From the line with "Pistol profesional pentru" through the line with "chủ sở hữu", inclusive, return each line of the data below exactly and leave the rest out.
....
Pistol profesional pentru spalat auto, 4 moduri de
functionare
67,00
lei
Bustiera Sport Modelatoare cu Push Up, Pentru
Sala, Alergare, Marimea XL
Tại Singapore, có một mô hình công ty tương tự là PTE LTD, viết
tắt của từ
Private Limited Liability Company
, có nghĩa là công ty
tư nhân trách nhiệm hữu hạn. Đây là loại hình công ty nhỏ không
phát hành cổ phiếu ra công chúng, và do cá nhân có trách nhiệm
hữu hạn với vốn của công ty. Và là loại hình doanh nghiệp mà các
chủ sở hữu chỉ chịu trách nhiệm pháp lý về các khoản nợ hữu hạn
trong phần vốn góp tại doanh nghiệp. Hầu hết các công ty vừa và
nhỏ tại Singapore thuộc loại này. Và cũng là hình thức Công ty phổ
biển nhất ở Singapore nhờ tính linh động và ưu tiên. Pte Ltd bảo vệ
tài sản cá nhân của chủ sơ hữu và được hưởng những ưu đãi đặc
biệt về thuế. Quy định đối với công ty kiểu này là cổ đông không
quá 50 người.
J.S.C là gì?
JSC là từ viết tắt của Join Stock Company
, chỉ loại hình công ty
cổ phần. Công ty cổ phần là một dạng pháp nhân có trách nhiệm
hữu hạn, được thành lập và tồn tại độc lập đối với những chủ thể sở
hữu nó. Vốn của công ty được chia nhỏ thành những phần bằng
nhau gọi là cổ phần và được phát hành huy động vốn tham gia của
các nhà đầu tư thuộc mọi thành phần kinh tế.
....
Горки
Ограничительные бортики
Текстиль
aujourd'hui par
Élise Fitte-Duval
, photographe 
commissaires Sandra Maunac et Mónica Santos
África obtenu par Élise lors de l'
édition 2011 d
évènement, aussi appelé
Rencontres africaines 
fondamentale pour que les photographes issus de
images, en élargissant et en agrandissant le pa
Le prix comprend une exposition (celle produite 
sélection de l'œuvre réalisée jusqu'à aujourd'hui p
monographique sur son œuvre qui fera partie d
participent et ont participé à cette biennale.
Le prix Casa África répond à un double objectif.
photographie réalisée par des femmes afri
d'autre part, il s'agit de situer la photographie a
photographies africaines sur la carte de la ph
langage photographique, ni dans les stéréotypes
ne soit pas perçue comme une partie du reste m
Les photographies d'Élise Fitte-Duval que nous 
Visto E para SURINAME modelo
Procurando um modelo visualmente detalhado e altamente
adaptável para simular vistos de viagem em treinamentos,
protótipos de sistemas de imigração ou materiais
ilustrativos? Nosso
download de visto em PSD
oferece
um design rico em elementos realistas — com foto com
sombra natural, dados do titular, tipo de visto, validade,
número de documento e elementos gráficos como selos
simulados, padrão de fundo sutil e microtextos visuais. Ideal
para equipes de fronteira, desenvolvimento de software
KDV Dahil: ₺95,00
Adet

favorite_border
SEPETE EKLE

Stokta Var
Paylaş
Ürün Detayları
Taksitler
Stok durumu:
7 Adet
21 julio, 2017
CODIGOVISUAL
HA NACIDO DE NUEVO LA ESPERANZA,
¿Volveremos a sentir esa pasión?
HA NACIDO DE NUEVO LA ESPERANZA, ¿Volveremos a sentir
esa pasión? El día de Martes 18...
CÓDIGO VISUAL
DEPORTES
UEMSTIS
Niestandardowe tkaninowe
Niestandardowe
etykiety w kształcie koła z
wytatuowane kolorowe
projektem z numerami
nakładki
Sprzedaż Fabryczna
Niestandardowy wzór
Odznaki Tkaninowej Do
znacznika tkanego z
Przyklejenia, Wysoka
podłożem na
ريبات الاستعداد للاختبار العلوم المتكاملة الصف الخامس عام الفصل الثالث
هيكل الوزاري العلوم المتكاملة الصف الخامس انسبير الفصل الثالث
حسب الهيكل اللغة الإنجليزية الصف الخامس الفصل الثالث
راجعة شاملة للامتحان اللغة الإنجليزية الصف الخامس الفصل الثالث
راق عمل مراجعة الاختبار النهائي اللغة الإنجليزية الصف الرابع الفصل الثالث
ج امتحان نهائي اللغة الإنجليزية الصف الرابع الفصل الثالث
....
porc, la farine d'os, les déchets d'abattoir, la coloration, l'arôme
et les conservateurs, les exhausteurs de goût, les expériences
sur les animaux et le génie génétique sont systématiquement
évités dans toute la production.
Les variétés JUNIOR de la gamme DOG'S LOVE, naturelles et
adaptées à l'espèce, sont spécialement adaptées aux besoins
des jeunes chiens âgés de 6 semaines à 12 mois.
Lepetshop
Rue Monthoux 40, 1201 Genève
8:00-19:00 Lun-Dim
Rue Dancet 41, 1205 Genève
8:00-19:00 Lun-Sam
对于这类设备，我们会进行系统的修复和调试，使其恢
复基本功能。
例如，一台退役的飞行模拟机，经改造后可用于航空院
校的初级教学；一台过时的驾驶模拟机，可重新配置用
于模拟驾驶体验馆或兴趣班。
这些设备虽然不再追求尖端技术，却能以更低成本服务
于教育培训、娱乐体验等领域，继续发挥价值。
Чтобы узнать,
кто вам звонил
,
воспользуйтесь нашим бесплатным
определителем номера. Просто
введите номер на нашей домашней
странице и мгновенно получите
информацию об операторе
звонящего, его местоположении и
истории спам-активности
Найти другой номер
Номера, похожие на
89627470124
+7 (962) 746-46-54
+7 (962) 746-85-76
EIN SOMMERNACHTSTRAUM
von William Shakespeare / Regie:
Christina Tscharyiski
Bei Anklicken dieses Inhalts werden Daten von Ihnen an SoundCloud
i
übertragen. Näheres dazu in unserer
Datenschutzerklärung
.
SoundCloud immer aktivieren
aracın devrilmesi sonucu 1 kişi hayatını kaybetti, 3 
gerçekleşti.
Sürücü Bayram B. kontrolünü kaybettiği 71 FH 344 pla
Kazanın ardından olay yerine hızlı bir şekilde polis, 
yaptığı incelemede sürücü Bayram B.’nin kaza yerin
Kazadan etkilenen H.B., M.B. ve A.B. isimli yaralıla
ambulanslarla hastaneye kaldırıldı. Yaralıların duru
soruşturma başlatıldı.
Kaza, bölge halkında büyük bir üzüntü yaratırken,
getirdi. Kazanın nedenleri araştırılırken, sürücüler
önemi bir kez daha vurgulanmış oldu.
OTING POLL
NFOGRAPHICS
....
- [WRITTEN ANSWER]
Pistol profesional pentru spalat auto, 4 moduri de
functionare
67,00
lei
Bustiera Sport Modelatoare cu Push Up, Pentru
Sala, Alergare, Marimea XL
Tại Singapore, có một mô hình công ty tương tự là PTE LTD, viết
tắt của từ
Private Limited Liability Company
, có nghĩa là công ty
tư nhân trách nhiệm hữu hạn. Đây là loại hình công ty nhỏ không
phát hành cổ phiếu ra công chúng, và do cá nhân có trách nhiệm
hữu hạn với vốn của công ty. Và là loại hình doanh nghiệp mà các
chủ sở hữu chỉ chịu trách nhiệm pháp lý về các khoản nợ hữu hạn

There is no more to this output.